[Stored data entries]
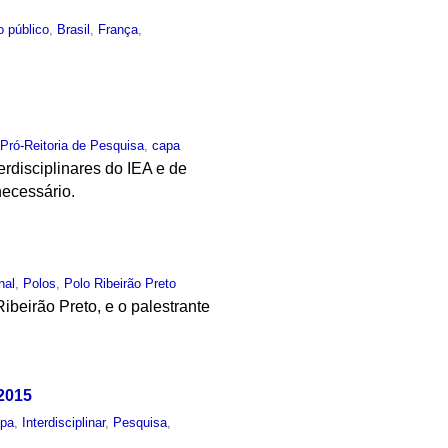
o público
,
Brasil
,
França
,
,
Pró-Reitoria de Pesquisa
,
capa
erdisciplinares do IEA e de
necessário.
nal
,
Polos
,
Polo Ribeirão Preto
beirão Preto, e o palestrante
 2015
opa
,
Interdisciplinar
,
Pesquisa
,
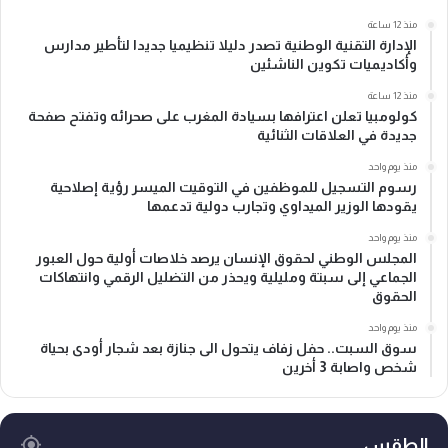
منذ 12 ساعة
الإدارة التقنية الوطنية تصدر دليلا تنظيميا جديدا لتأطير مدارس
وأكاديميات تكوين الناشئين
منذ 12 ساعة
كولومبيا تعلن اعترافها بسيادة المغرب على صحرائه وتفتح صفحة
جديدة في العلاقات الثنائية
منذ يوم واحد
رسوم التسجيل للموظفين في التوقيت الميسر رؤية إصلاحية
يقودها الوزير الميداوي وتجارب دولية تدعمها
منذ يوم واحد
المجلس الوطني لحقوق الإنسان يرصد خلاصات أولية حول العبور
الجماعي إلى سبتة ومليلية ويحذر من التضليل الرقمي وانتهاكات
الحقوق
منذ يوم واحد
سوق السبت.. حفل زفاف يتحول الى جنازة بعد شجار أودى بحياة
شخص واصابة 3 أخرين
الطقس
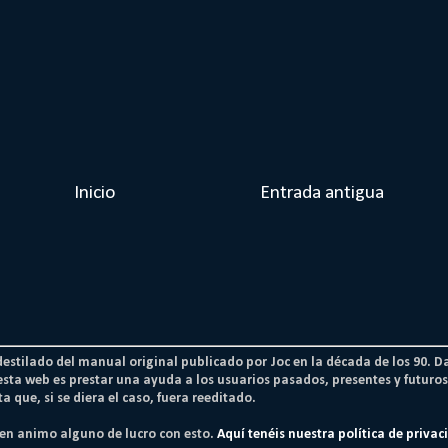
Inicio
Entrada antigua
 destilado del manual original publicado por Joc en la década de los 90. D
esta web es prestar una ayuda a los usuarios pasados, presentes y futur
a que, si se diera el caso, fuera reeditado.
nen animo alguno de lucro con esto.
Aquí tenéis nuestra política de privac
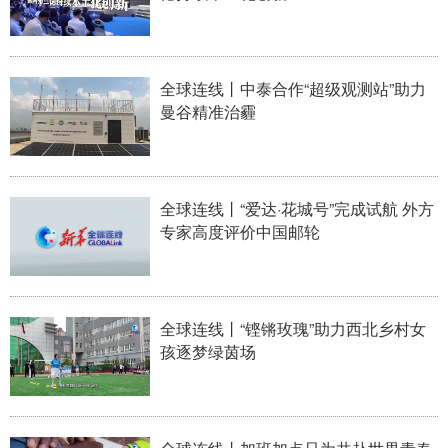
全球连线丨中泰合作“超级观测站”助力
曼谷精准治霾
全球连线丨“爱达·花城号”完成试航 外方
专家高度评价中国邮轮
全球连线丨“铿锵玫瑰”助力西北乡村女
孩逐梦绿茵场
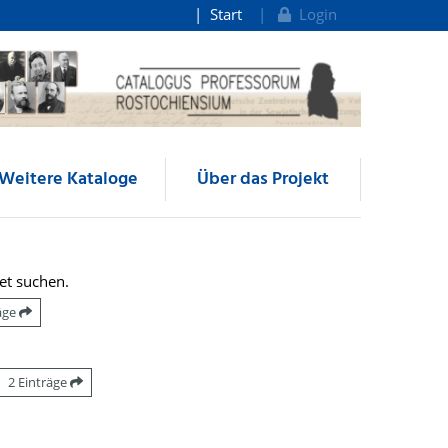
Start
Login
Weitere Kataloge
Über das Projekt
et suchen.
räge
2 Einträge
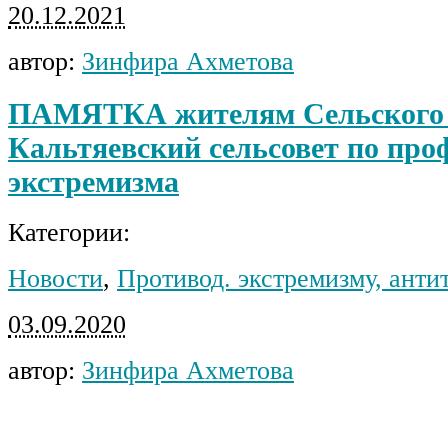
20.12.2021
автор:
Зинфира Ахметова
ПАМЯТКА жителям Сельского 
Кальтяевский сельсовет по про
экстремизма
Категории:
Новости
,
Противод. экстремизму, анти
03.09.2020
автор:
Зинфира Ахметова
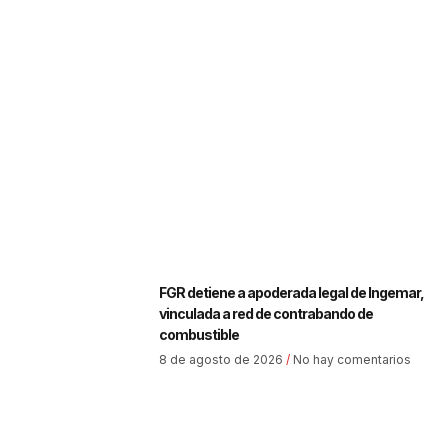
FGR detiene a apoderada legal de Ingemar,
vinculada a red de contrabando de
combustible
8 de agosto de 2026
No hay comentarios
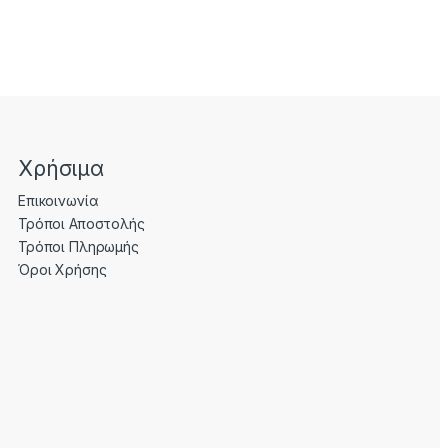
Χρήσιμα
Επικοινωνία
Τρόποι Αποστολής
Τρόποι Πληρωμής
Όροι Χρήσης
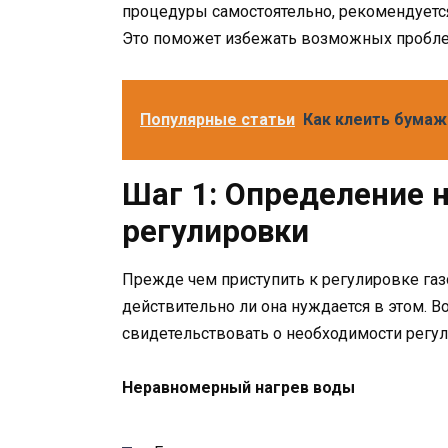
процедуры самостоятельно, рекомендуетс
Это поможет избежать возможных пробле
Популярные статьи
Как клеить бумаж
Шаг 1: Определение 
регулировки
Прежде чем приступить к регулировке газ
действительно ли она нуждается в этом. В
свидетельствовать о необходимости регул
Неравномерный нагрев воды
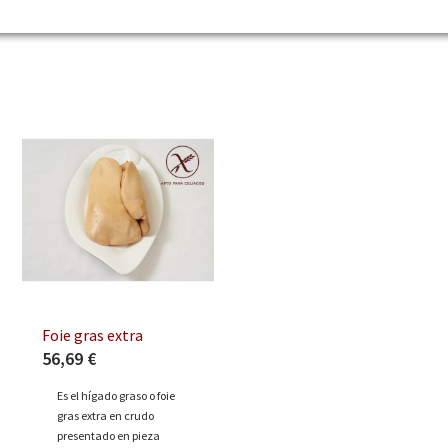
Foie gras extra
56,69 €
Es el hígado graso o foie
gras extra en crudo
presentado en pieza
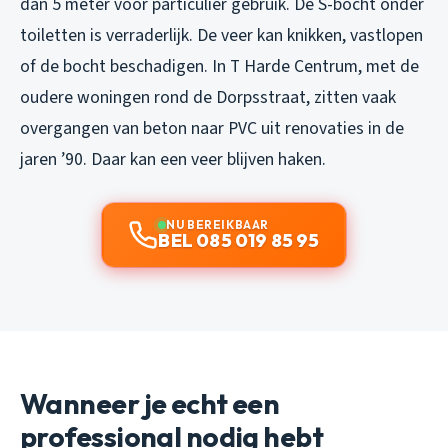
dan 5 meter voor particulier gebruik. De S-bocht onder
toiletten is verraderlijk. De veer kan knikken, vastlopen
of de bocht beschadigen. In T Harde Centrum, met de
oudere woningen rond de Dorpsstraat, zitten vaak
overgangen van beton naar PVC uit renovaties in de
jaren ’90. Daar kan een veer blijven haken.
NU BEREIKBAAR
BEL 085 019 85 95
Wanneer je echt een
professional nodig hebt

— What you have to do —
Output the lines above in full and exactly. Leave out every picture.

— Response box —
o público
,
Brasil
,
França
,
,
Pró-Reitoria de Pesquisa
,
capa
erdisciplinares do IEA e de
necessário.
nal
,
Polos
,
Polo Ribeirão Preto
beirão Preto, e o palestrante
 2015
opa
,
Interdisciplinar
,
Pesquisa
,
منذ 12 ساعة
الإدارة التقنية الوطنية تصدر دليلا تنظيميا جديدا لتأطير مدارس
وأكاديميات تكوين الناشئين
منذ 12 ساعة
كولومبيا تعلن اعترافها بسيادة المغرب على صحرائه وتفتح صفحة
جديدة في العلاقات الثنائية
منذ يوم واحد
رسوم التسجيل للموظفين في التوقيت الميسر رؤية إصلاحية
يقودها الوزير الميداوي وتجارب دولية تدعمها
منذ يوم واحد
المجلس الوطني لحقوق الإنسان يرصد خلاصات أولية حول العبور
الجماعي إلى سبتة ومليلية ويحذر من التضليل الرقمي وانتهاكات
الحقوق
منذ يوم واحد
سوق السبت.. حفل زفاف يتحول الى جنازة بعد شجار أودى بحياة
شخص واصابة 3 أخرين
الطقس
Inicio
Entrada antigua
 destilado del manual original publicado por Joc en la década de los 90. D
esta web es prestar una ayuda a los usuarios pasados, presentes y futur
a que, si se diera el caso, fuera reeditado.
nen animo alguno de lucro con esto.
Aquí tenéis nuestra política de privac
全球连线丨中泰合作“超级观测站”助力
曼谷精准治霾
全球连线丨“爱达·花城号”完成试航 外方
专家高度评价中国邮轮
全球连线丨“铿锵玫瑰”助力西北乡村女
孩逐梦绿茵场
Start
Login
Weitere Kataloge
Über das Projekt
et suchen.
räge
2 Einträge
20.12.2021
автор:
Зинфира Ахметова
ПАМЯТКА жителям Сельского 
Кальтяевский сельсовет по про
экстремизма
Категории:
Новости
,
Противод. экстремизму, анти
03.09.2020
автор:
Зинфира Ахметова
FGR detiene a apoderada legal de Ingemar,
vinculada a red de contrabando de
combustible
8 de agosto de 2026
No hay comentarios
Χρήσιμα
Επικοινωνία
Τρόποι Αποστολής
Τρόποι Πληρωμής
Όροι Χρήσης
процедуры самостоятельно, рекомендуетс
Это поможет избежать возможных пробле
Популярные статьи
Как клеить бумаж
Шаг 1: Определение 
регулировки
Прежде чем приступить к регулировке газ
действительно ли она нуждается в этом. В
свидетельствовать о необходимости регул
Неравномерный нагрев воды
Foie gras extra
56,69 €
Es el hígado graso o foie
gras extra en crudo
presentado en pieza
dan 5 meter voor particulier gebruik. De S-bocht onder
toiletten is verraderlijk. De veer kan knikken, vastlopen
of de bocht beschadigen. In T Harde Centrum, met de
oudere woningen rond de Dorpsstraat, zitten vaak
overgangen van beton naar PVC uit renovaties in de
jaren ’90. Daar kan een veer blijven haken.
NU BEREIKBAAR
BEL 085 019 85 95
Wanneer je echt een
professional nodig hebt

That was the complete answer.